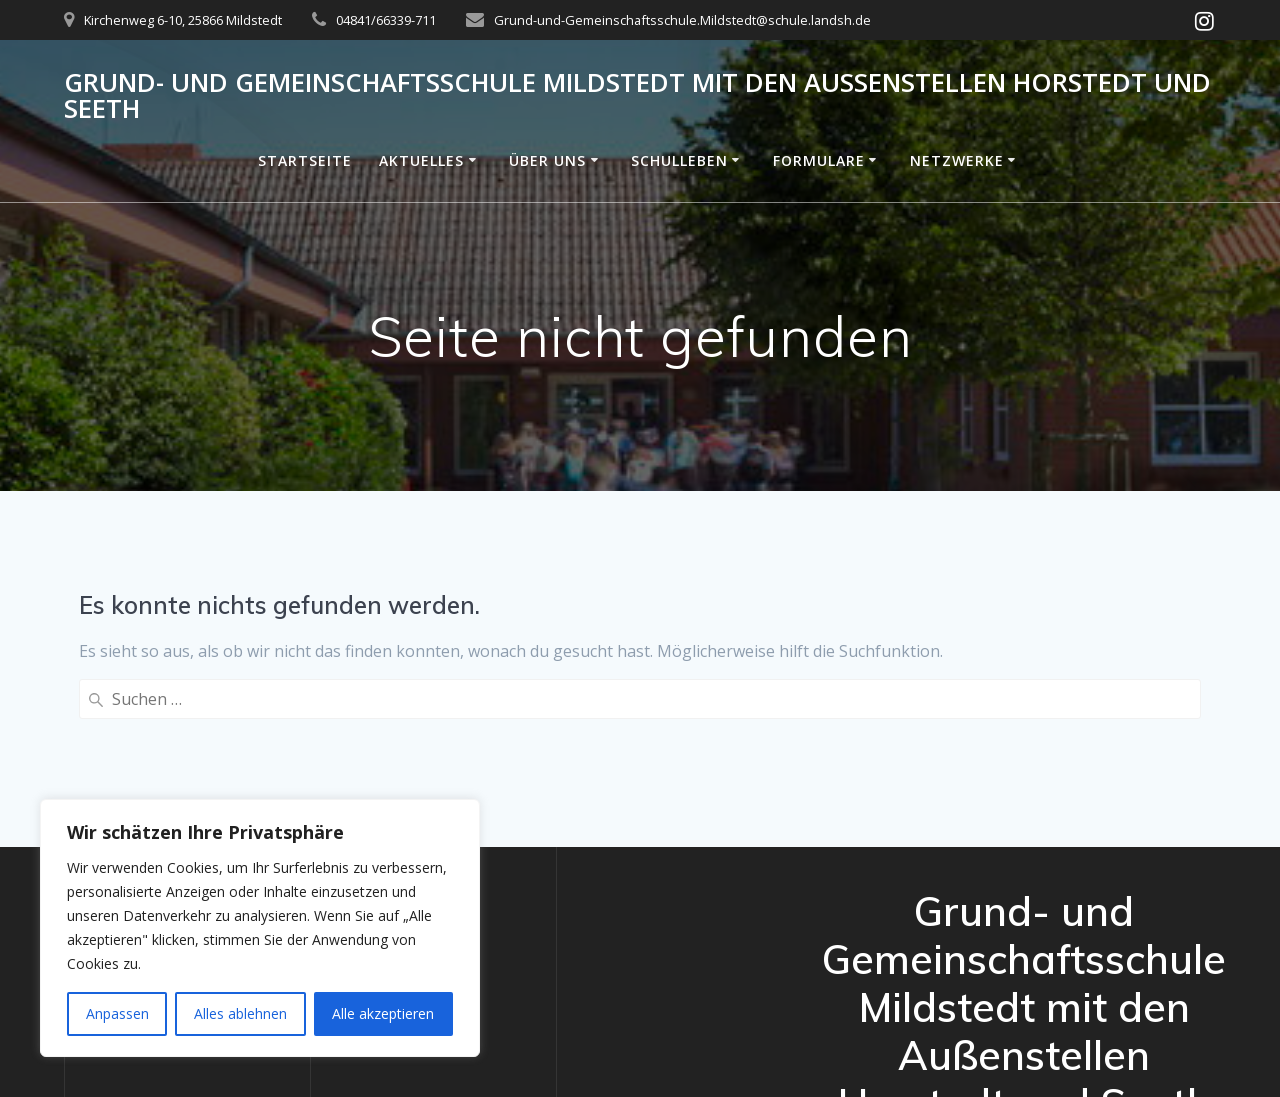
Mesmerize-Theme (1056, 1040)
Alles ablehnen (240, 1013)
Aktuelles (421, 160)
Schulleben (679, 160)
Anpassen (117, 1013)
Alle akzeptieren (383, 1013)
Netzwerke (957, 160)
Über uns (547, 160)
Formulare (819, 160)
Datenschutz (127, 772)
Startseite (305, 160)
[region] (260, 928)
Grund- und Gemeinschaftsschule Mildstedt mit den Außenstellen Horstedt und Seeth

= = = =

Retype all of the entries exactly as written, leaving out any images.

Result below:
Mesmerize-Theme (1056, 1040)
Alles ablehnen (240, 1013)
Aktuelles (421, 160)
Schulleben (679, 160)
Anpassen (117, 1013)
Alle akzeptieren (383, 1013)
Netzwerke (957, 160)
Über uns (547, 160)
Formulare (819, 160)
Datenschutz (127, 772)
Startseite (305, 160)
[region] (260, 928)
Grund- und Gemeinschaftsschule Mildstedt mit den Außenstellen Horstedt und Seeth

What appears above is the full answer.